**WHAT THE EXERCISE ASKS**
In the records below, repeat word for word only the lines starting at the one that contains "Administrator" and ending at the one that contains "silicone, noir", pictures excluded.
━━━ DATA FOR ANALYSIS ━━━
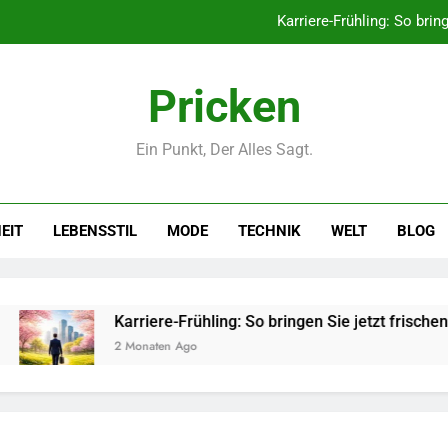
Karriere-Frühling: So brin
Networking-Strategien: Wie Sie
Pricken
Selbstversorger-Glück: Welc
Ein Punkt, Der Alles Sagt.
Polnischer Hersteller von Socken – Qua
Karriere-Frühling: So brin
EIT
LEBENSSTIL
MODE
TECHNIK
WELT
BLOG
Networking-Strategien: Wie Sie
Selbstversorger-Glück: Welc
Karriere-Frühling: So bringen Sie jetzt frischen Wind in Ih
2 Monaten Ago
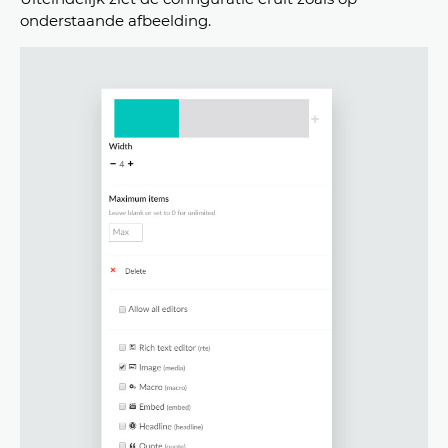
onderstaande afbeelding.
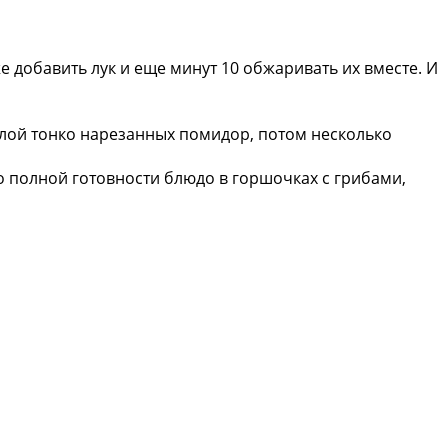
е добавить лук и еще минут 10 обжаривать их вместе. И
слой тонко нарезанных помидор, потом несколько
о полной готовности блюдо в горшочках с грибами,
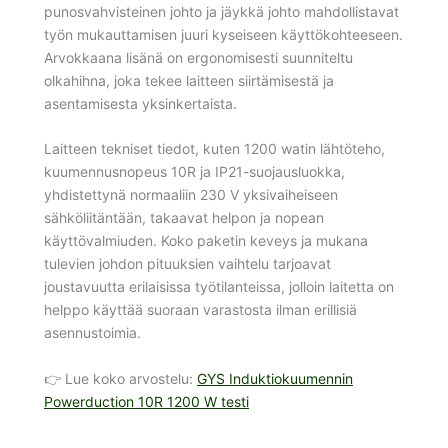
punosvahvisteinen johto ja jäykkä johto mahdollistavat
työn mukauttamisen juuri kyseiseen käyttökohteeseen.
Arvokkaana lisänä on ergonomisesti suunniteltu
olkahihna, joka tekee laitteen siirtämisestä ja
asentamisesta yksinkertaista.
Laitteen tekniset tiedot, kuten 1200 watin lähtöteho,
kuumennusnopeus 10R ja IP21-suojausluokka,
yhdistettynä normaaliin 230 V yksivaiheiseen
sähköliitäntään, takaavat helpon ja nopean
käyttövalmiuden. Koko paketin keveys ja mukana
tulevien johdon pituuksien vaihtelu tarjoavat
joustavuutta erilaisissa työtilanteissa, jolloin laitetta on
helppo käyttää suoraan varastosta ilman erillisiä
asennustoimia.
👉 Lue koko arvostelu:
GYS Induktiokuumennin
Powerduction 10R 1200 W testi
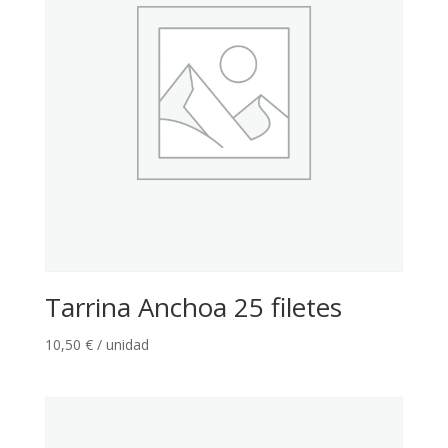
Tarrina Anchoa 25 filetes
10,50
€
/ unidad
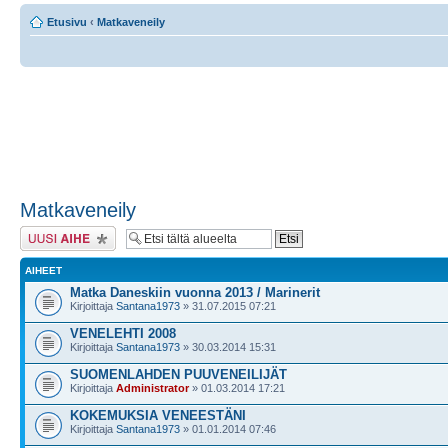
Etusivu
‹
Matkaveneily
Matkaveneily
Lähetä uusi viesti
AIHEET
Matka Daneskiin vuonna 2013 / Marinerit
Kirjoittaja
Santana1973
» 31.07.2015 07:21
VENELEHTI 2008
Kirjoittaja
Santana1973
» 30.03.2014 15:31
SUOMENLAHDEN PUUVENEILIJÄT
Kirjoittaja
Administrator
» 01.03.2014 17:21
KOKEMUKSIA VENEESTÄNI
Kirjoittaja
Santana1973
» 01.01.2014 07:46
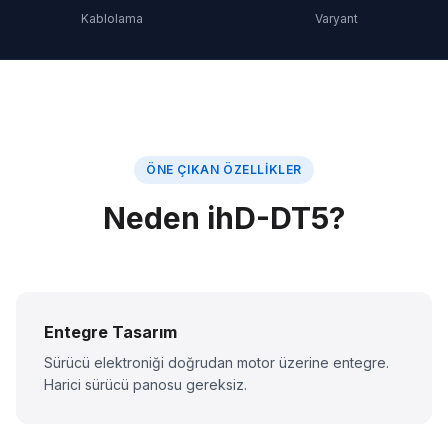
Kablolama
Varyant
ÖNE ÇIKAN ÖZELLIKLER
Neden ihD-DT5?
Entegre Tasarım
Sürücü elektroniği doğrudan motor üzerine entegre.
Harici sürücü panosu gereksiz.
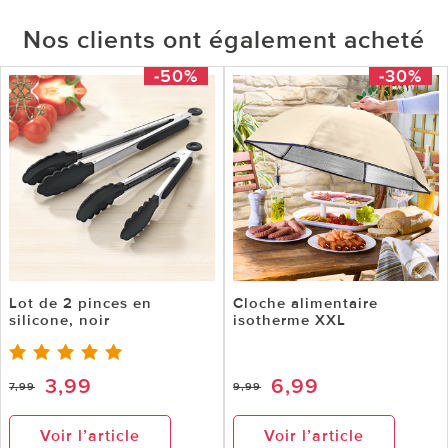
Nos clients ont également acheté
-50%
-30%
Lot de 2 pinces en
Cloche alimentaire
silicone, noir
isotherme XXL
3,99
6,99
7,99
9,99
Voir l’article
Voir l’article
━━━
**EXERCISE RESULT**
Administrator
» 01.03.2014 17:21
KOKEMUKSIA VENEESTÄNI
Kirjoittaja
Santana1973
» 01.01.2014 07:46
Kablolama
Varyant
ÖNE ÇIKAN ÖZELLIKLER
Neden ihD-DT5?
Entegre Tasarım
Sürücü elektroniği doğrudan motor üzerine entegre.
Harici sürücü panosu gereksiz.
Nos clients ont également acheté
-50%
-30%
Lot de 2 pinces en
Cloche alimentaire
silicone, noir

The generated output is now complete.